The Rwanda Institute for Conservation Agriculture (RICA) highlights how an interdisciplinary approach to higher education, agriculture, and design can provide innovative solutions for restoration and regeneration. Located in Rwanda’s Bugesera District, on the shores of Lake Kilimbi and Lake Gaharwa, whose waters feed the Nile River, RICA exemplifies the possibilities of a One Health approach—in both its design and educational curriculum — to balance the needs of food production with the conservation of biodiversity. RICA’s program will train the next generation of Rwandan innovators and entrepreneurs in conservation agriculture to address food insecurity in a responsible way, reinforced by a campus which promotes biodiversity, ecological conservation, and community participation.
Architecture was pushed to its limit with RICA, in a single large project with over 3,400 acres and almost 70 buildings, modeling what we believe may be the first truly regenerative, climate-positive, university built from the ground up. Ninety-six percent of materials used across RICA (by weight) are sourced from within Rwanda. The campus uses pivot and drip irrigation, with its own solar farm and water treatment plant, making it energy independent. MASS also designed and oversaw the production of all furniture and fixtures, collaborating with over 85 artisans, entrepreneurs, and cooperatives in Rwanda to design over 180 unique products for the campus.
We think holistically about the materials we’ll build with, where they come from, how they are extracted and harvested, who manufactures, transports, and assembles them, as opportunities to embody and evoke the principles of conservation, stewardship, and equity. Building this way is about context, people, and process. We have to understand the historical, cultural, and environmental conditions where we operate in order to build effectively. With RICA, this search led us on a journey to source materials and makers to create projects that are innately contextual. We’re learning from makers like Rwandan ceramicist Wellaris Ndongozi, weaver Souzane Murekatete, and Master carpenter Theophile Ndoreyaho, who are profiled alongside other collaborators.
While architecture and landscape architecture projects serve as the vehicle for our primary investigation, the work of storytelling and advocacy is depicted through the narratives of myriad collaborators who study, make, and use these spaces.
These projects and stories lead us to a belief that when concepts of One Health guide us, and the manifestation of our spaces consider both their performance and provenance, there is opportunity for restorative work amidst a planet in crisis.

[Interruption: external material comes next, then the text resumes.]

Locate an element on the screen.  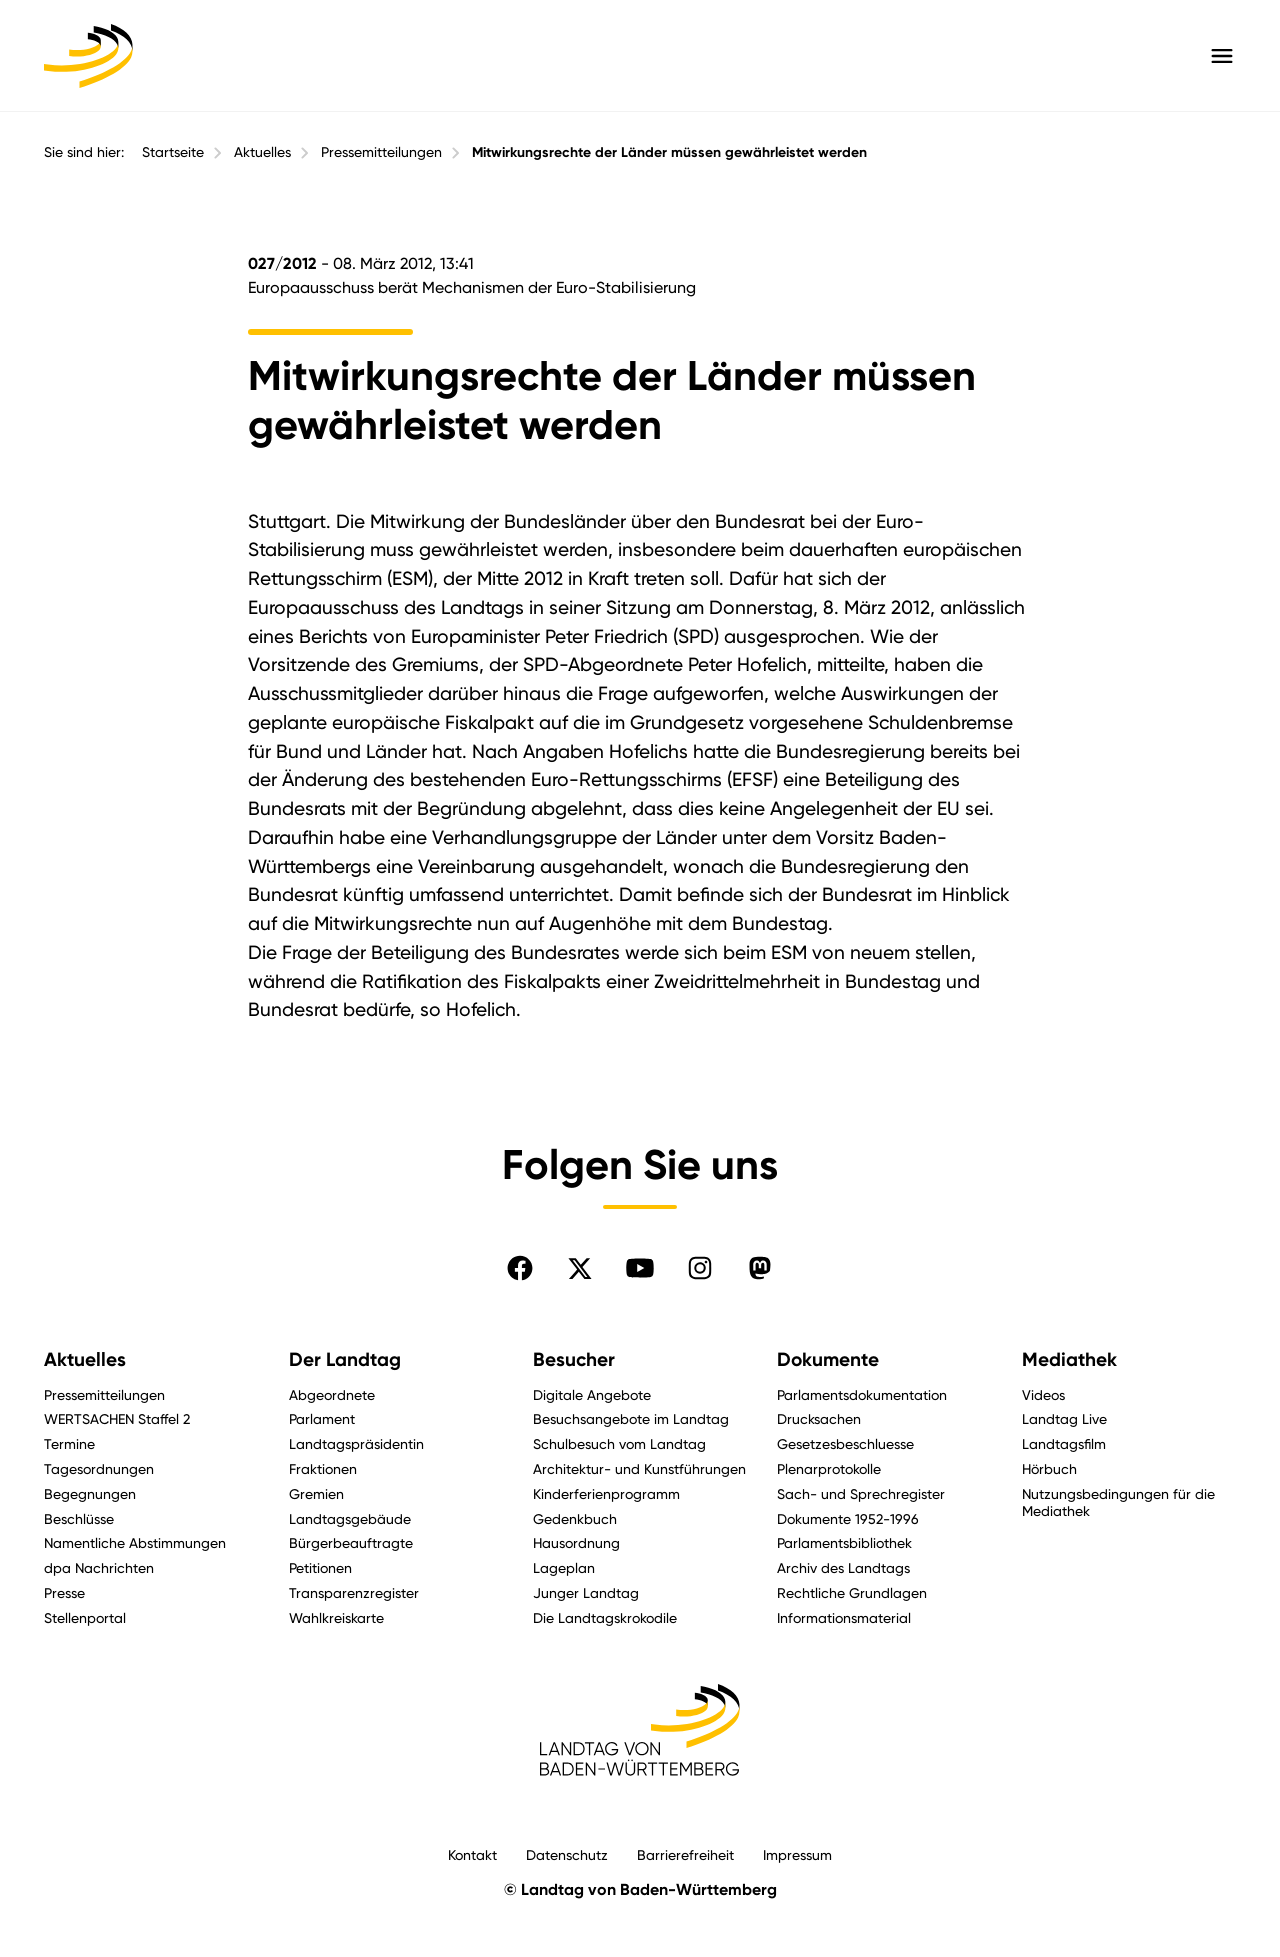 Startseite is located at coordinates (173, 152).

A perspective that views good design as something that must be both beautiful and just. It is essential to delivering human rights, essential services, and the spaces that will build a better world. This is restorative practice. Educational spaces have a large role to play in this process, by inspiring the next generation of community leaders, thinkers, entrepreneurs and activists. We must provide the spaces that lead the way, inspired by One Health principals, in order so that they can see them to deliver them in their future roles.